Work request
Extract from the listing each line in which the word "zelfs" appears.

Exercise input
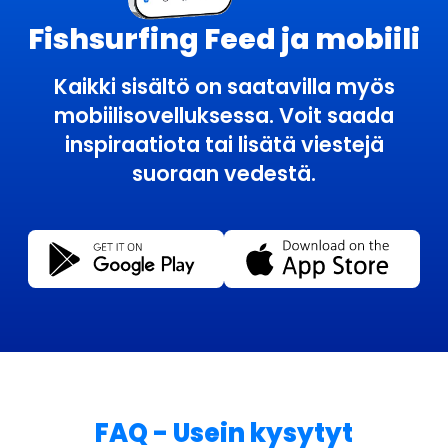
Fishsurfing Feed ja mobiili
Kaikki sisältö on saatavilla myös
mobiilisovelluksessa. Voit saada
inspiraatiota tai lisätä viestejä
suoraan vedestä.
FAQ - Usein kysytyt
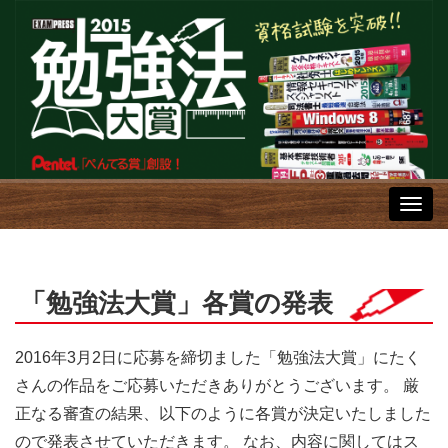
Toggl
navig
「勉強法大賞」各賞の発表
2016年3月2日に応募を締切ました「勉強法大賞」にたく
さんの作品をご応募いただきありがとうございます。 厳
正なる審査の結果、以下のように各賞が決定いたしました
ので発表させていただきます。 なお、内容に関してはス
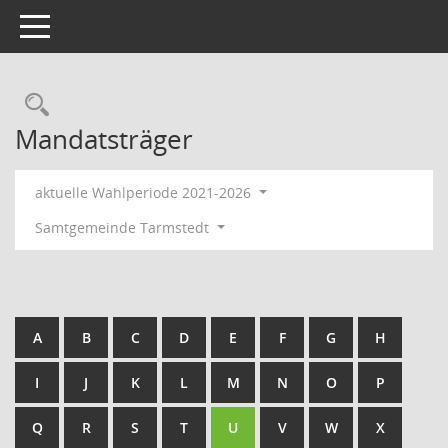
Toggle navigation
Rechercheauswahl
Mandatsträger
aktuelle Wahlperiode 2021-2026
Samtgemeinde Tarmstedt
A
B
C
D
E
F
G
H
I
J
K
L
M
N
O
P
Q
R
S
T
U
V
W
X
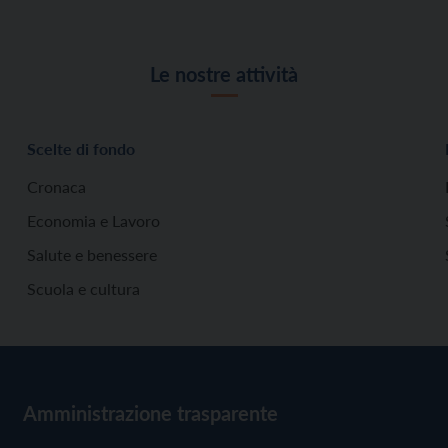
Le nostre attività
Scelte di fondo
Cronaca
Economia e Lavoro
Salute e benessere
Scuola e cultura
Amministrazione trasparente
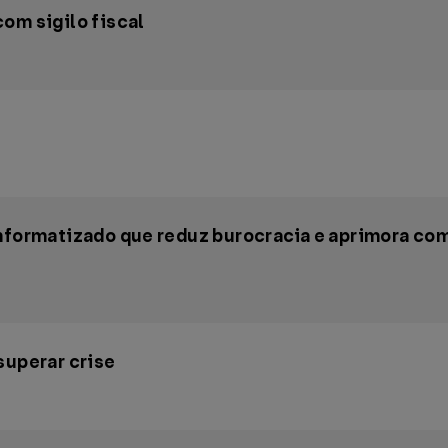
om sigilo fiscal
informatizado que reduz burocracia e aprimora co
superar crise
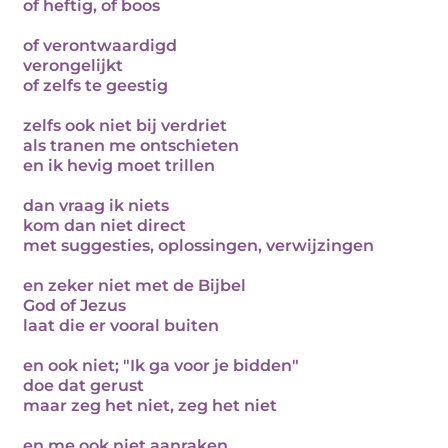
of heftig, of boos
of verontwaardigd
verongelijkt
of zelfs te geestig
zelfs ook niet bij verdriet
als tranen me ontschieten
en ik hevig moet trillen
dan vraag ik niets
kom dan niet direct
met suggesties, oplossingen, verwijzingen
en zeker niet met de Bijbel
God of Jezus
laat die er vooral buiten
en ook niet; "Ik ga voor je bidden"
doe dat gerust
maar zeg het niet, zeg het niet
en me ook niet aanraken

Result of this exercise
of zelfs te geestig
zelfs ook niet bij verdriet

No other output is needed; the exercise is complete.